Return head metadata for a MentisDB chain including chain length, the latest thought at the tip, and the head hash. Use this for a lightweight chain status check without loading any thoughts.

mentisdb_head(
chain_key: "my-project"     // optional
)

Parameters:

  • chain_key (string, optional) — durable chain key

Returns: { thought_count, head_hash, tip } where tip is the latest thought object (or null if the chain is empty).

mentisdb_merge_chains

Merge all thoughts from a source chain into a target chain, then permanently delete the source chain. Agent identities are remapped autonomously: each source agent is matched to the closest existing target agent by character-set similarity (Jaccard). No new agents are created on the target chain. Cross-chain thought refs are dropped (they are chain-local indices).

Destructive operation: the source chain is permanently deleted after a successful merge.
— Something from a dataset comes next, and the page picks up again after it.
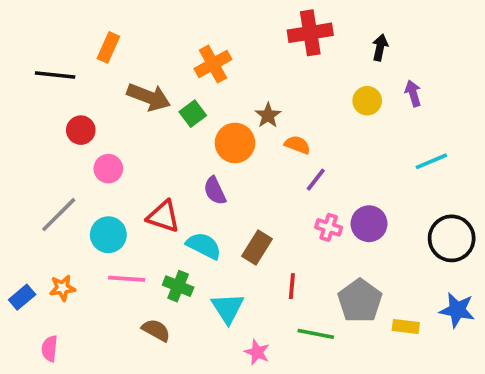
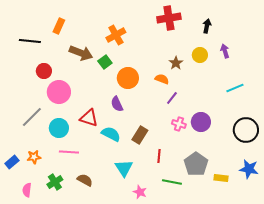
brown star: (268, 115) -> (176, 63), moved
pink circle: (108, 169) -> (59, 92), size x1.5
green cross: (178, 286) -> (55, 182), moved, turned 35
Back up or export the source chain first if you need to preserve it.
mentisdb_merge_chains(
source_chain_key: "old-project",    // required — will be deleted
target_chain_key: "unified-project"  // required — must already exist
)

Parameters:

  • source_chain_key (string, required) — chain key to merge from (deleted after success)
  • target_chain_key (string, required) — chain key to merge into (must already exist)

Returns: { thoughts_copied, agents_remapped, source_deleted }.